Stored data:
*** Block opens ***
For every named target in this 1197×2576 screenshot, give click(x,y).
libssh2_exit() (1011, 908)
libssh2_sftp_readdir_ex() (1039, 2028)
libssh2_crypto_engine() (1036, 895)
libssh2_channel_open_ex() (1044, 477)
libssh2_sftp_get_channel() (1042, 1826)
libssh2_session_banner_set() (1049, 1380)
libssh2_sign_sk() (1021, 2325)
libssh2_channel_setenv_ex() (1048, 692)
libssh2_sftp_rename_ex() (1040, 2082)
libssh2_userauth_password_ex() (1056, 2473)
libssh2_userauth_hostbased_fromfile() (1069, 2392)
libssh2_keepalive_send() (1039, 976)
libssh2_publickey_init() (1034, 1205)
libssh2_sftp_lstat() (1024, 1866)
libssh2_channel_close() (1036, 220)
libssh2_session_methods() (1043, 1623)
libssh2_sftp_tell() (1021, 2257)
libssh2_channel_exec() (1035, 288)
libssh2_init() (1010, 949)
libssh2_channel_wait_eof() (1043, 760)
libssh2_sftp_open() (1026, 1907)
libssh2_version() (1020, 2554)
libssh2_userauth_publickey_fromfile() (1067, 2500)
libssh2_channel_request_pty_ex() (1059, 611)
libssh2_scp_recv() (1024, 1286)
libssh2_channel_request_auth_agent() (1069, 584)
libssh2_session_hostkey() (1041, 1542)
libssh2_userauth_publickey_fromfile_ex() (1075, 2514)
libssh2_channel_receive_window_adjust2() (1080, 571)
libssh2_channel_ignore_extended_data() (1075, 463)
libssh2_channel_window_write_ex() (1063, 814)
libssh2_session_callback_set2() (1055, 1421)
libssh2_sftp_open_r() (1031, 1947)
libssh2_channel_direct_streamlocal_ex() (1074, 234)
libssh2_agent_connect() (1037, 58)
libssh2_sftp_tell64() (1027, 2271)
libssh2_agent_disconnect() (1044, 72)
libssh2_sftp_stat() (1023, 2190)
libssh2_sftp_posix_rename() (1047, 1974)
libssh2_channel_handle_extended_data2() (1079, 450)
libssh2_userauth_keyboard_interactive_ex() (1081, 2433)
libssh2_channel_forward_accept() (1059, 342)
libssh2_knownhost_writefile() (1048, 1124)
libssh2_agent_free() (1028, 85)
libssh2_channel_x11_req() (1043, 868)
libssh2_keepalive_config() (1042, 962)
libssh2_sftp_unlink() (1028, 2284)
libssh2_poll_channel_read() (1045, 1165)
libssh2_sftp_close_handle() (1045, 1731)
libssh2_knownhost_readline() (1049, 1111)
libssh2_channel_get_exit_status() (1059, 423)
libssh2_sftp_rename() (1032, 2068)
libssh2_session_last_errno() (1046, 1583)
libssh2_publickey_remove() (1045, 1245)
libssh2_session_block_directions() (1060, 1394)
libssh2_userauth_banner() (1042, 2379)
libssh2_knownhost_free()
*** Block closes ***
▶ Exercise requirements:
Transcribe all of the records above without altering anything.

▶ The answer:
For every named target in this 1197×2576 screenshot, give click(x,y).
libssh2_exit() (1011, 908)
libssh2_sftp_readdir_ex() (1039, 2028)
libssh2_crypto_engine() (1036, 895)
libssh2_channel_open_ex() (1044, 477)
libssh2_sftp_get_channel() (1042, 1826)
libssh2_session_banner_set() (1049, 1380)
libssh2_sign_sk() (1021, 2325)
libssh2_channel_setenv_ex() (1048, 692)
libssh2_sftp_rename_ex() (1040, 2082)
libssh2_userauth_password_ex() (1056, 2473)
libssh2_userauth_hostbased_fromfile() (1069, 2392)
libssh2_keepalive_send() (1039, 976)
libssh2_publickey_init() (1034, 1205)
libssh2_sftp_lstat() (1024, 1866)
libssh2_channel_close() (1036, 220)
libssh2_session_methods() (1043, 1623)
libssh2_sftp_tell() (1021, 2257)
libssh2_channel_exec() (1035, 288)
libssh2_init() (1010, 949)
libssh2_channel_wait_eof() (1043, 760)
libssh2_sftp_open() (1026, 1907)
libssh2_version() (1020, 2554)
libssh2_userauth_publickey_fromfile() (1067, 2500)
libssh2_channel_request_pty_ex() (1059, 611)
libssh2_scp_recv() (1024, 1286)
libssh2_channel_request_auth_agent() (1069, 584)
libssh2_session_hostkey() (1041, 1542)
libssh2_userauth_publickey_fromfile_ex() (1075, 2514)
libssh2_channel_receive_window_adjust2() (1080, 571)
libssh2_channel_ignore_extended_data() (1075, 463)
libssh2_channel_window_write_ex() (1063, 814)
libssh2_session_callback_set2() (1055, 1421)
libssh2_sftp_open_r() (1031, 1947)
libssh2_channel_direct_streamlocal_ex() (1074, 234)
libssh2_agent_connect() (1037, 58)
libssh2_sftp_tell64() (1027, 2271)
libssh2_agent_disconnect() (1044, 72)
libssh2_sftp_stat() (1023, 2190)
libssh2_sftp_posix_rename() (1047, 1974)
libssh2_channel_handle_extended_data2() (1079, 450)
libssh2_userauth_keyboard_interactive_ex() (1081, 2433)
libssh2_channel_forward_accept() (1059, 342)
libssh2_knownhost_writefile() (1048, 1124)
libssh2_agent_free() (1028, 85)
libssh2_channel_x11_req() (1043, 868)
libssh2_keepalive_config() (1042, 962)
libssh2_sftp_unlink() (1028, 2284)
libssh2_poll_channel_read() (1045, 1165)
libssh2_sftp_close_handle() (1045, 1731)
libssh2_knownhost_readline() (1049, 1111)
libssh2_channel_get_exit_status() (1059, 423)
libssh2_sftp_rename() (1032, 2068)
libssh2_session_last_errno() (1046, 1583)
libssh2_publickey_remove() (1045, 1245)
libssh2_session_block_directions() (1060, 1394)
libssh2_userauth_banner() (1042, 2379)
libssh2_knownhost_free()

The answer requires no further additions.